Ed Kelaart

Personal information
- Full name: Edward George Samuel Kelaart
- Born: 30 December 1900 Colombo, Ceylon
- Died: 13 October 1989 (aged 88) Melbourne, Australia
- Batting: Left-handed
- Bowling: Right-arm off-spin
- Relations: Mervyn Kelaart (brother) Ernie Kelaart (nephew)

Career statistics
| Competition | First-class |
| Matches | 18 |
| Runs scored | 670 |
| Batting average | 25.76 |
| 100s/50s | 1/3 |
| Top score | 101 |
| Balls bowled | 3532 |
| Wickets | 60 |
| Bowling average | 22.41 |
| 5 wickets in innings | 2 |
| 10 wickets in match | 0 |
| Best bowling | 5/17 |
| Catches/stumpings | 25/– |
- Source: CricketArchive, 18 September 2017

= Ed Kelaart =

Ceylonese cricketer

Edward George Samuel Kelaart (30 December 1900 – 13 October 1989) was a Ceylonese cricketer who played first-class cricket between 1926 and 1935. He was Ceylon's first international captain, leading the side in two matches against India in 1932-33.

==Cricket career==
On his debut for Ceylon, in a one-day match against the touring MCC in 1922–23, Kelaart scored the first-ever fifty for Ceylon against an MCC team. When the Australians played a one-day match in Colombo in 1929–30, he took 6 for 65 with his off-spin.

After appearing for Ceylonese teams in Ceylon against the touring Maharajkumar of Vizianagram's XI in 1930–31, he joined the Maharajkumar's team for some of its matches in India later that season. In the victory over Madras he was the outstanding player, making 101 and 26 and taking 3 for 30 and 4 for 11. The Maharajkumar tried unsuccessfully to persuade the Indian selectors to include him in India's touring team to England in 1932.

He was vice-captain of Ceylon's first touring team, which toured India in 1932-33, and was one of the most successful players on the tour. He led the side in the two matches against India, Ceylon's first matches against another country. In the first match, which was drawn, his younger brother Mervyn scored Ceylon's first international century.

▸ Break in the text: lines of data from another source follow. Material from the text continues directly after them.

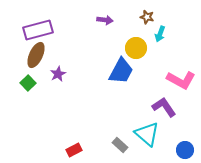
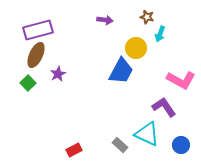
cyan triangle: rotated 16 degrees counterclockwise
blue circle: moved 4 px left, 5 px up
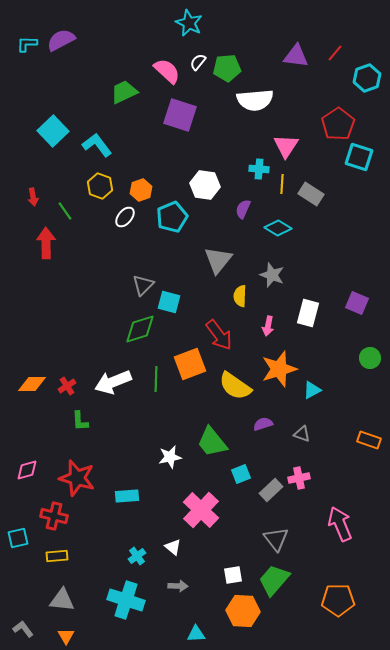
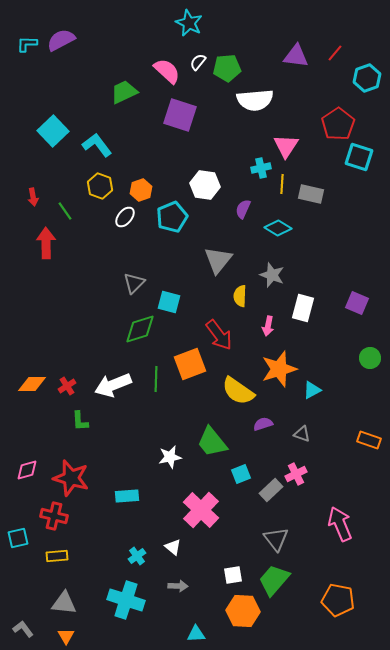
cyan cross at (259, 169): moved 2 px right, 1 px up; rotated 18 degrees counterclockwise
gray rectangle at (311, 194): rotated 20 degrees counterclockwise
gray triangle at (143, 285): moved 9 px left, 2 px up
white rectangle at (308, 313): moved 5 px left, 5 px up
white arrow at (113, 382): moved 3 px down
yellow semicircle at (235, 386): moved 3 px right, 5 px down
red star at (77, 478): moved 6 px left
pink cross at (299, 478): moved 3 px left, 4 px up; rotated 15 degrees counterclockwise
gray triangle at (62, 600): moved 2 px right, 3 px down
orange pentagon at (338, 600): rotated 12 degrees clockwise
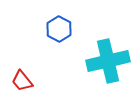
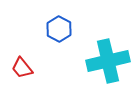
red trapezoid: moved 13 px up
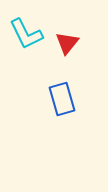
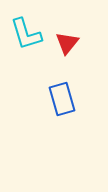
cyan L-shape: rotated 9 degrees clockwise
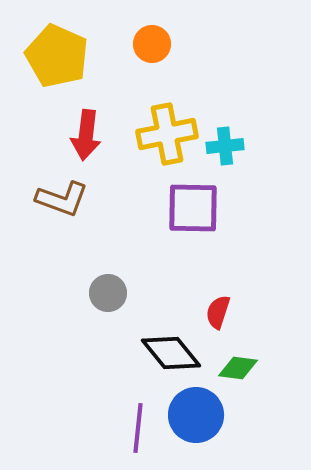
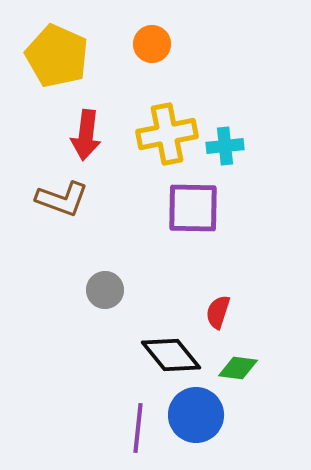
gray circle: moved 3 px left, 3 px up
black diamond: moved 2 px down
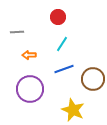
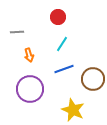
orange arrow: rotated 104 degrees counterclockwise
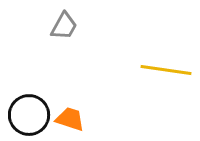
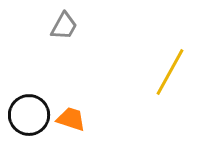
yellow line: moved 4 px right, 2 px down; rotated 69 degrees counterclockwise
orange trapezoid: moved 1 px right
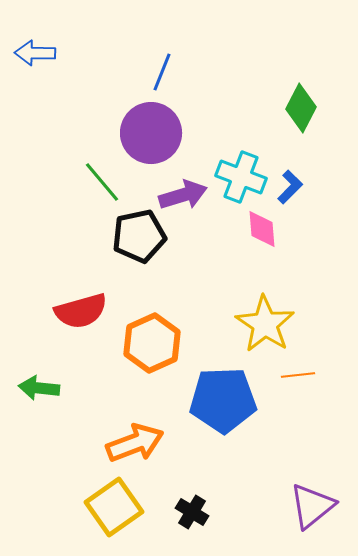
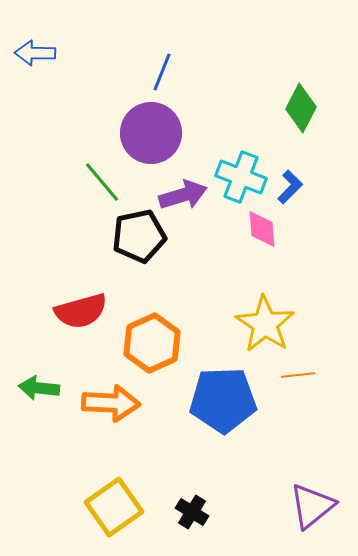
orange arrow: moved 24 px left, 40 px up; rotated 24 degrees clockwise
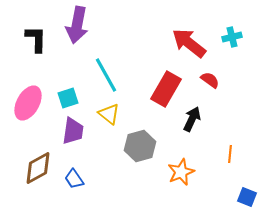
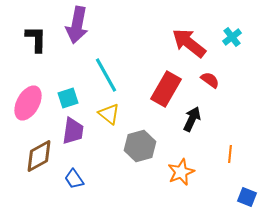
cyan cross: rotated 24 degrees counterclockwise
brown diamond: moved 1 px right, 12 px up
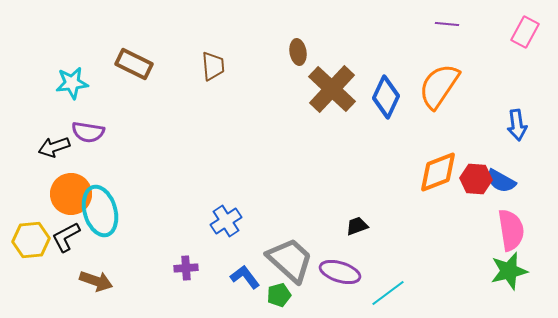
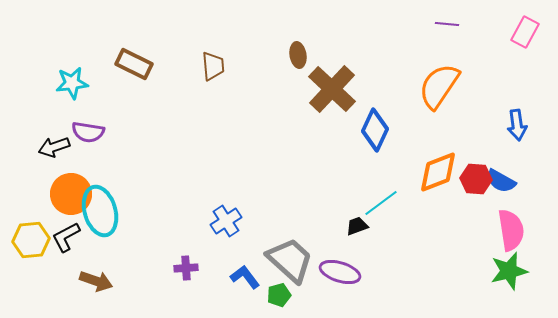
brown ellipse: moved 3 px down
blue diamond: moved 11 px left, 33 px down
cyan line: moved 7 px left, 90 px up
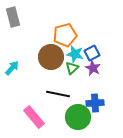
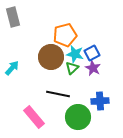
blue cross: moved 5 px right, 2 px up
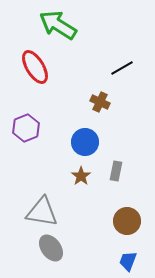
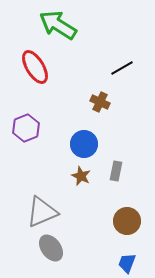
blue circle: moved 1 px left, 2 px down
brown star: rotated 12 degrees counterclockwise
gray triangle: rotated 32 degrees counterclockwise
blue trapezoid: moved 1 px left, 2 px down
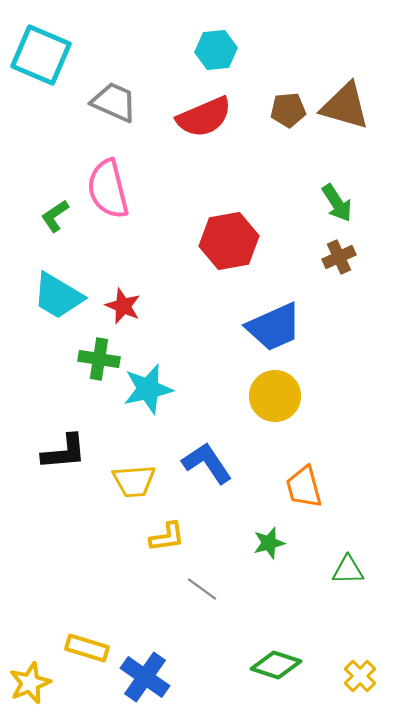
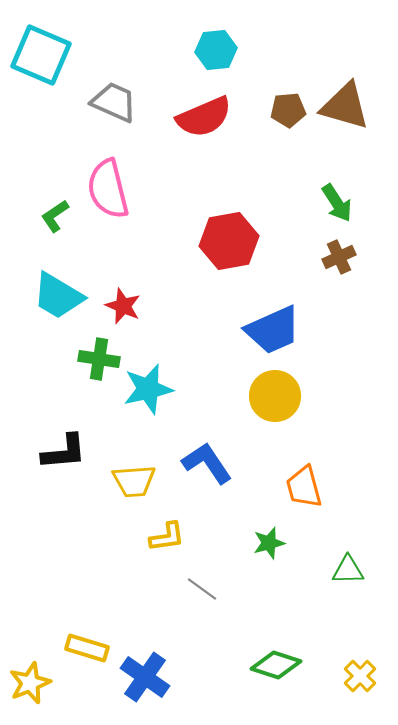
blue trapezoid: moved 1 px left, 3 px down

He was described in 1933 as “the best all-round cricketer in Ceylon for many years, and the most brilliant slip fieldsman Ceylon has ever had”. In a first-class match in Colombo for an India and Ceylon XI against the touring MCC in 1933-34 he took 2 for 22 and 5 for 17.

==Personal life==
He also represented Ceylon at hockey.

He married Estelle Alexandra Oorloff in Colombo in August 1925. They had one son. In later life they moved to Australia.